Can OA be successful? Yep.  Is it successful today?  Somewhat.
Is it supplanting established publications?  For the most part,
no.  It's one thing to set up a competent system for publishing
something, another to create the aura of an established brand and
all that goes with it.

I think a legitimate question is, Are the established brands
continuing to produce the kind of work that made the brands
valuable in the first place?  If the answer is no, there is
trouble ahead (for them).  Another question to ask is, Are there
things in scholarly communications that the established brands
are not currently doing or may in fact have difficulty doing
because of the implications of their brands?  An example of
something that is not being done is real-time publication.  An
example of brand conflict might be (and this question can be
entertaining) having the Hopkins School of Medicine sponsor a
journal on "alternative" medicine (presumably the editor would be
based in my New Age hometown of Santa Cruz).

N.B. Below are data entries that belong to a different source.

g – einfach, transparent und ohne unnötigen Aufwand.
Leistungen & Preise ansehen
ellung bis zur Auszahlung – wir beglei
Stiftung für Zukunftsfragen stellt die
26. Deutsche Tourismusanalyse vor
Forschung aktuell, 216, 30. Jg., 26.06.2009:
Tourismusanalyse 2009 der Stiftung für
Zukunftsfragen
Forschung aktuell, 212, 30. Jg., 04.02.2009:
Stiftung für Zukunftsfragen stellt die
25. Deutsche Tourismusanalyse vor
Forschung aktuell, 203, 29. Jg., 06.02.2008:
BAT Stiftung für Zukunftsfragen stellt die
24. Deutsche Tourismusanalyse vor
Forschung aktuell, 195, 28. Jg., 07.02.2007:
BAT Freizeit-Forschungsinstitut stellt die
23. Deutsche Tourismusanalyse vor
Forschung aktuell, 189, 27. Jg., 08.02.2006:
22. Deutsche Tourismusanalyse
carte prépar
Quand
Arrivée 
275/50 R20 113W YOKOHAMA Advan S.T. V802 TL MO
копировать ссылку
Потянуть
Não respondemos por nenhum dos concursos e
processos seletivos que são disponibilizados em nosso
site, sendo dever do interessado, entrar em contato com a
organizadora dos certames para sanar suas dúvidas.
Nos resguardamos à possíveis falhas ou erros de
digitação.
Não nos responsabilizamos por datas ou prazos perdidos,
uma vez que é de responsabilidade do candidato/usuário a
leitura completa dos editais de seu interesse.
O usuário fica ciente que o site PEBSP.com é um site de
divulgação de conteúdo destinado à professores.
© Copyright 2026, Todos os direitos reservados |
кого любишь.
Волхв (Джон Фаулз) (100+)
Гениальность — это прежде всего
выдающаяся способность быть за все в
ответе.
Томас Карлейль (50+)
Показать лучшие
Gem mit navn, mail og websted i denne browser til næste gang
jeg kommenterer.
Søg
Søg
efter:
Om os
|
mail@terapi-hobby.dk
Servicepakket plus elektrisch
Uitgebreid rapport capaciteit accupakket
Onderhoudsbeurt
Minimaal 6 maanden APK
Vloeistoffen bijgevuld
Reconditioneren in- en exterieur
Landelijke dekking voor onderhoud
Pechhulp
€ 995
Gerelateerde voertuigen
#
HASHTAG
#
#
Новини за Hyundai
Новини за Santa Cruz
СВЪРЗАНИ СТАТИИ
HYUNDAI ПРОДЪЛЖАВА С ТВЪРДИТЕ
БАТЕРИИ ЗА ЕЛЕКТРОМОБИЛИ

If the goal is to disrupt traditional publishing, the place to
look is not where the established publications are strong but
where they are absent or weak.  An open access NEJM will be hard
to pull off.

Joe Esposito

On Fri, Feb 26, 2010 at 3:51 PM, Eric Hellman <eric@hellman.net> wrote:

> I think it would be interesting for all to see how publishers
> would itemize the expenses associated with review process.
> My guess is that many of the items would be unanticipated by
> non-publishers but still scaleable.
> On Feb 25, 2010, at 6:02 PM, Anthony Watkinson wrote:
>> Is Professor Guedon really suggesting that publishers who spend a
>> lot of money on online editorial systems, on editor honoraria, on
>> editorial back-up costs and on editorial board meetings are
>> really doing so because they want to increase their costs? The
>> software he mentions may well work for small journals in the
>> humanities but it is my understanding that it does not satisfy
>> editors of biomedical journals or their authors:.